MicroProse devoted little money into the promotion of Civilization, so the game had to rely heavily on word-of-mouth, through fans on the street (and on the electronic bulletin boards of the day), for marketing and public awareness. Fortunately, Civilization proved so irresistibly fun that it suited itself perfectly to the gamer grapevine. It wasn't long before the gaming press routinely recognized the latest Meier-Shelley release as "Strategy Game of the Year" in popular computer magazines of the time, in both Europe and the United States. As word of the game spread, sales of Civilization soared, surprising not only MicroProse management, but even the creators themselves. "I don’t think at the time I thought it would become recognized as one of the best PC games of all time, or that it would live on through multiple revisions, perhaps forever," recalls Shelley.

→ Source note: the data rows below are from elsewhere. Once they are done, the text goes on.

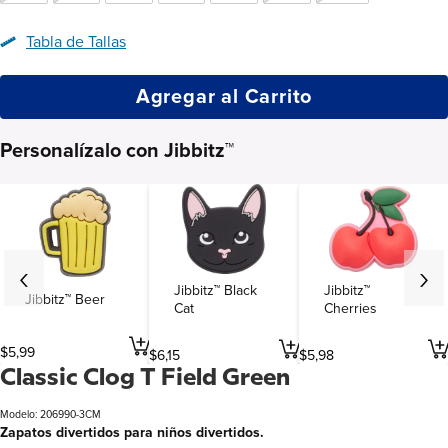
Tabla de Tallas
Agregar al Carrito
Personalízalo con Jibbitz™
Jibbitz™ Black
Jibbitz™
Jibbitz™ Beer
Cat
Cherries
$
5
,
99
$
6
,
15
$
5
,
98
Classic Clog T Field Green
Modelo: 206990-3CM
Zapatos divertidos para niños divertidos.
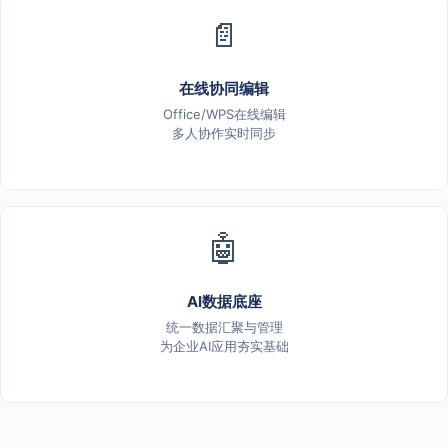
📄
在线协同编辑
Office/WPS在线编辑
多人协作实时同步
🤖
AI数据底座
统一数据汇聚与管理
为企业AI应用夯实基础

Most deservedly, MicroProse was reluctantly forced to eat crow when they witnessed the phenomenal success of a game that they repeatedly tried to hold back. "A couple of months after [Civilization] had been out, I got a call at home from Bill Stealey," recounts Meier. "He had been at an awards thing, I don’t remember which one, and he had been living it up a little, and said, “We won an award for your game!”
MicroProse ultimately released two arcade games in the early 1990s that did not fare well in the marketplace, including a fully 3D, coin-operated adaptation of Sid Meier's F-15 Strike Eagle. The firm's unsuccessful foray into the arcades sunk MicroProse into a hole of debt it couldn't dig out of, ultimately leading to a desperate IPO for cash. It still wasn't enough to stop the bleeding; in a last attempt to save the company, Stealey arranged the sale of MicroProse to Spectrum Holobyte, a rival game developer, in 1993. But surprise, surprise: Sid Meier was already clear of the sinking ship and swimming free, with Bruce Shelley not too far behind.
Sid Meier's Civilization lives on in three highly successful sequels -- Civilization II through IV -- and in the hearts and minds of millions of players whose lives have been touched, or perhaps grasped, by Meier's addictive magnum opus. Meier joined Firaxis Games (founded by fellow MicroProse alum Jeff Briggs), after the collapse and reorganization of his former company. He continues to produce fun and innovative computer games, including recent 3D remakes of Sid Meier's Pirates! and Sid Meier's Railroad Tycoon.
Bruce Shelley found success with Ensemble Studios, a new game design firm he joined after leaving MicroProse. Ensemble is currently best known for Shelley's Civilization-inspired Age of Empires series, which has been a phenomenal success in its own right. "Working on Civilization particularly, and working with Sid in general, was the opportunity of a lifetime. It has opened doors and led to other opportunities, and for that, I will always be grateful," remarks Shelley, unmistakably proud of his role in computer game history.
As for Meier, he's comfortable with a legacy inextricably tied to Civilization: "I think that if that's what's on my epitaph, 'Did Civilization,' that would be fine." In musing about the fate of his beloved series, Meier finds himself satisfied with what the future might hold for the franchise: "There’s probably somebody getting ready for their first day of college that’s probably going to be a part of Civilization in ten to fifteen years from now. I think it’ll be around for quite a while."